Keep your eyes peeled.
The transition to an electric vehicle infrastructure is pacing steadily into our daily landscapes.
Sign posts with little electric icons speckle neighborhoods, highways, and parking lots, creating a wave of new behaviors. But the only personal thing at stake with shifting to electric is your habits.
Habits change when something else catches our eye. When we’re promised something bigger and better, and when we see through the things we’ve known to be true.
We’ve been relying on petrol stations (oil and gas monopolies) for major parts of the industrial and modern technology age. The reliability and convenience of gas powered vehicles and petrol stations are simply habitual; we have developed dependence, which is why the shift to electric produces tentative feelings like range anxiety. These oil and gas companies are at the top, and we predict they will be pulling strings to remain at the top in the imminent energy transition.
For example, a little over ¼ of all petrol stations in the UK are owned and operated by multinational oil and gas firms BP & Shell. With these powerhouses controlling centralised real estate in most big cities, we predict their stronghold on these spaces isn’t going anywhere anytime soon, as electric becomes more prevalent.
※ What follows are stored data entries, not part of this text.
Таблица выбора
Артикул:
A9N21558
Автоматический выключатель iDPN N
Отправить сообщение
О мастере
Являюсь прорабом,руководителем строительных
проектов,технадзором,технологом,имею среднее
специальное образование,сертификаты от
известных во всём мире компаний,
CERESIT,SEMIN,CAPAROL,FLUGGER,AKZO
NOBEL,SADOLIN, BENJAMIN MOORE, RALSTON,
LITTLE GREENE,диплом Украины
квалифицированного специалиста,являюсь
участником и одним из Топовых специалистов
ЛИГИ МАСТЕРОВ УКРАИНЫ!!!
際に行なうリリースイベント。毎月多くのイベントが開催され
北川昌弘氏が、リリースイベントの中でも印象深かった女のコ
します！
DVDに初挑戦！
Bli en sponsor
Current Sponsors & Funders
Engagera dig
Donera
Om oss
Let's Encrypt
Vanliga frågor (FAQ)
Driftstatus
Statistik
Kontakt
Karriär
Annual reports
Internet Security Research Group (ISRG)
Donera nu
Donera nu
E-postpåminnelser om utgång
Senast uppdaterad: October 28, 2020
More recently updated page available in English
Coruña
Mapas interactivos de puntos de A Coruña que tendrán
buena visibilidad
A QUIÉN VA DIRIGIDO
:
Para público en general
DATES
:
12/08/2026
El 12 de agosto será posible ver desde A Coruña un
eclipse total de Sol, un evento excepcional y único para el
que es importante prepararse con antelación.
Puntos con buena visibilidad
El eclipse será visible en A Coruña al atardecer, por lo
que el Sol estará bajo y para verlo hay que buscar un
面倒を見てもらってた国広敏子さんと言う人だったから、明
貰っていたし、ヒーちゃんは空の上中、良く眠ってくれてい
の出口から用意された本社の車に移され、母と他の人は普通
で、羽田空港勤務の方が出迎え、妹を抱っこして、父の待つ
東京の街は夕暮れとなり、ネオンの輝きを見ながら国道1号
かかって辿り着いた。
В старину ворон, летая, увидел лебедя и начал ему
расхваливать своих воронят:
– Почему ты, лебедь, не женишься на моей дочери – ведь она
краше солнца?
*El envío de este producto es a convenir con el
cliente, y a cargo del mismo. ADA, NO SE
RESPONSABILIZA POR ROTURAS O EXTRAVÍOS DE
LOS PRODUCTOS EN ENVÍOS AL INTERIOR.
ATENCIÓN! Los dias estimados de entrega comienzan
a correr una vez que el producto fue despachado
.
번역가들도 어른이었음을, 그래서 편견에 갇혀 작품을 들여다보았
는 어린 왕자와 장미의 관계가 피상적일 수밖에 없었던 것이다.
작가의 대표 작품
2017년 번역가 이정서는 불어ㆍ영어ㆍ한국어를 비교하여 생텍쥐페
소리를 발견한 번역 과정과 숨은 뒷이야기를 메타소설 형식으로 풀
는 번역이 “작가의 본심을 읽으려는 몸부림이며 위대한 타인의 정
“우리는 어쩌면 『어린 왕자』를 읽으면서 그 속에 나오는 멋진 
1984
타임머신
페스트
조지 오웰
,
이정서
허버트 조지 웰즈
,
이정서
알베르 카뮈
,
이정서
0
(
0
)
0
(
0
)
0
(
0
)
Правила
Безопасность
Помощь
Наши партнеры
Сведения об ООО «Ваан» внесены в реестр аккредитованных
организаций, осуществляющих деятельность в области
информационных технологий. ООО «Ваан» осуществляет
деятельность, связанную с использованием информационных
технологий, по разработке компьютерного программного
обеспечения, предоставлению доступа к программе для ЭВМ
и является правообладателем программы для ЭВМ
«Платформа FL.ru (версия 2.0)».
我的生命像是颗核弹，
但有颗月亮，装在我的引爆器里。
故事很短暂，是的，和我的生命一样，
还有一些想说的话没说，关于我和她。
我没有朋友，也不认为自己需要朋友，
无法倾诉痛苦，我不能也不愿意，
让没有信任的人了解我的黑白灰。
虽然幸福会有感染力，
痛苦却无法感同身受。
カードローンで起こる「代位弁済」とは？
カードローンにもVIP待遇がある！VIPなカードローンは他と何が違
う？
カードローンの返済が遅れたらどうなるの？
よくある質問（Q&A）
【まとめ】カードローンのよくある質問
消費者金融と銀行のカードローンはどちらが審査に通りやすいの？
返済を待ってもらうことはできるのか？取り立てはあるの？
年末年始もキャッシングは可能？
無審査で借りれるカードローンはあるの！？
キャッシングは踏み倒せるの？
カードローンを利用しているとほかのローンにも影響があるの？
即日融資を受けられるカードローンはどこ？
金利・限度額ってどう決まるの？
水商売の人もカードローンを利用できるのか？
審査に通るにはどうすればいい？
What does this mean for consumers?
Instead, it would be more likely that these same big oil and gas players monopolize and use their influence to shift these sites to electric charging points.
Effectively, holding out their palms for your cash at the convenience of their central locations, modeling what Tesla has implemented with their exclusive charging stations. This is an unideal end scenario for electric vehicle owners.
Understanding your EV charging options:
There are four sectors within the EV charging infrastructure market: home charging, workplace charging, rapid charging, and destination charging.
The first three are suited to public sector funding and will benefit from the UK Government’s “Ten Point Plan for a Green Industrial Revolution,” announcing, this past November, a “£2.8 billion support package commits £1.3 billion to accelerating the rollout of charging infrastructure in homes and on streets and motorways.”
The final sector – “destination charging”, is most suited to private investment. It’s clear that the future of the EV charging infrastructure is dependent on how well the public and the private sector work together to roll out regulatory measurements and distribute funding.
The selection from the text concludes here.